■ EXERCISE
Your answer must contain each line of the listing in which "Владимировна" appears, copied in full.
((
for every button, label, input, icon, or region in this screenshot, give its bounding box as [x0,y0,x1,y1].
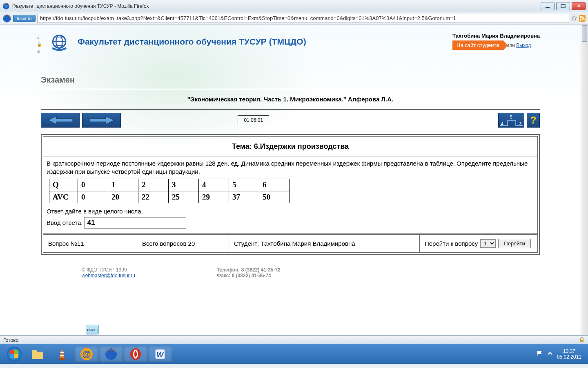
svg-rect-19 [60,355,64,356]
firefox-menu-icon[interactable] [2,14,11,23]
browser-viewport: ⌂🔒⋔ Факультет дистанционного обучения ТУ… [0,25,588,335]
phone-text: Телефон: 8 (3822) 41-35-72 [217,267,281,273]
svg-rect-11 [10,350,14,354]
svg-rect-3 [561,4,565,8]
help-button[interactable]: ? [527,113,540,128]
question-text: В краткосрочном периоде постоянные издер… [47,159,534,175]
question-panel: Тема: 6.Издержки производства В краткоср… [41,134,540,255]
svg-rect-17 [59,358,65,360]
student-name-label: Студент: Тахтобина Мария Владимировна [229,234,419,253]
question-number-label: Вопрос №11 [43,234,137,253]
window-minimize-button[interactable] [541,2,555,10]
taskbar-word-icon[interactable]: W [148,346,172,362]
browser-statusbar: Готово [0,335,588,344]
page-heading: Экзамен [41,75,540,85]
vertical-scrollbar[interactable] [581,25,588,335]
taskbar-vlc-icon[interactable] [50,346,74,362]
svg-rect-2 [546,7,550,8]
svg-rect-16 [32,350,37,352]
svg-rect-14 [14,354,18,358]
svg-point-1 [4,4,8,8]
firebug-badge[interactable]: 1KB/s ↕ [86,325,99,334]
svg-point-22 [105,348,117,360]
window-title: Факультет дистанционного обучения ТУСУР … [12,3,541,9]
prev-question-button[interactable] [41,113,80,128]
lock-icon [579,337,585,343]
logout-link[interactable]: Выход [516,43,531,48]
bookmark-star-icon[interactable] [571,15,577,22]
goto-question-select[interactable]: 1 [480,239,496,248]
copyright-text: © ФДО ТУСУР 1999 [82,267,135,273]
taskbar-firefox-icon[interactable] [99,346,123,362]
side-mini-icons: ⌂🔒⋔ [37,33,49,54]
course-title: "Экономическая теория. Часть 1. Микроэко… [41,91,540,108]
answer-input[interactable] [84,217,186,229]
answer-hint: Ответ дайте в виде целого числа. [47,207,534,215]
browser-urlbar: tusur.ru https://fdo.tusur.ru/locpub/exa… [0,12,588,25]
window-close-button[interactable]: ✕ [572,2,586,10]
window-titlebar: Факультет дистанционного обучения ТУСУР … [0,0,588,12]
svg-text:@: @ [82,349,91,359]
goto-button[interactable]: Перейти [498,239,531,248]
feed-icon[interactable] [579,15,586,22]
fax-text: Факс: 8 (3822) 41-36-74 [217,273,281,278]
student-site-button[interactable]: На сайт студента [452,40,503,50]
svg-point-6 [580,19,581,21]
table-row: AVC0202225293750 [49,191,290,203]
logout-row: или Выход [507,43,531,48]
svg-rect-13 [10,354,14,358]
svg-rect-18 [60,352,64,353]
svg-point-4 [3,14,11,22]
progress-indicator-button[interactable]: 4 5 3 [498,113,524,128]
taskbar-mail-icon[interactable]: @ [74,346,99,362]
taskbar-opera-icon[interactable] [123,346,148,362]
site-logo[interactable] [49,33,69,55]
svg-rect-12 [14,350,18,354]
window-maximize-button[interactable] [556,2,570,10]
site-title: Факультет дистанционного обучения ТУСУР … [78,33,306,47]
start-button[interactable] [3,346,25,362]
firefox-icon [2,2,10,10]
answer-label: Ввод ответа: [47,219,82,227]
goto-label: Перейти к вопросу [425,240,478,247]
data-table: Q0123456 AVC0202225293750 [49,179,290,203]
svg-point-25 [134,351,137,357]
tray-clock[interactable]: 13:37 05.02.2011 [557,348,581,360]
total-questions-label: Всего вопросов 20 [137,234,229,253]
user-fullname: Тахтобина Мария Владимировна [452,33,540,39]
status-text: Готово [3,337,18,343]
url-input[interactable]: https://fdo.tusur.ru/locpub/exam_take3.p… [37,14,569,23]
next-question-button[interactable] [82,113,121,128]
exam-timer: 01:06:01 [238,115,269,125]
webmaster-link[interactable]: webmaster@fdo.tusur.ru [82,273,135,278]
tray-arrow-icon[interactable] [547,351,553,358]
taskbar-explorer-icon[interactable] [25,346,50,362]
svg-rect-15 [32,352,43,359]
windows-taskbar: @ W 13:37 05.02.2011 [0,344,588,364]
svg-text:W: W [157,350,165,359]
table-row: Q0123456 [49,179,290,191]
svg-rect-9 [580,340,584,342]
site-identity-chip[interactable]: tusur.ru [13,15,36,22]
question-theme: Тема: 6.Издержки производства [43,137,537,157]
tray-flag-icon[interactable] [537,350,543,358]
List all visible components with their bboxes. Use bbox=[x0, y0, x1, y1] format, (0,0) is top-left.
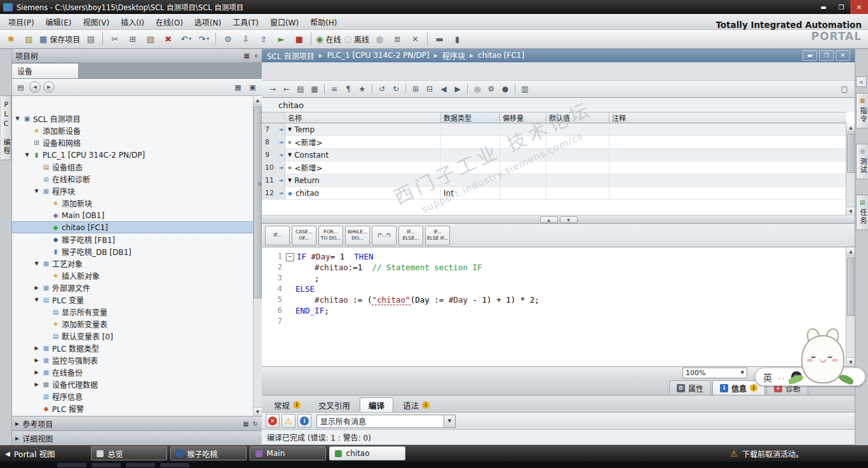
))
■ TASK RESULT
student-name-label: Студент: Тахтобина Мария Владимировна [229,234,419,253]
user-fullname: Тахтобина Мария Владимировна [452,33,540,39]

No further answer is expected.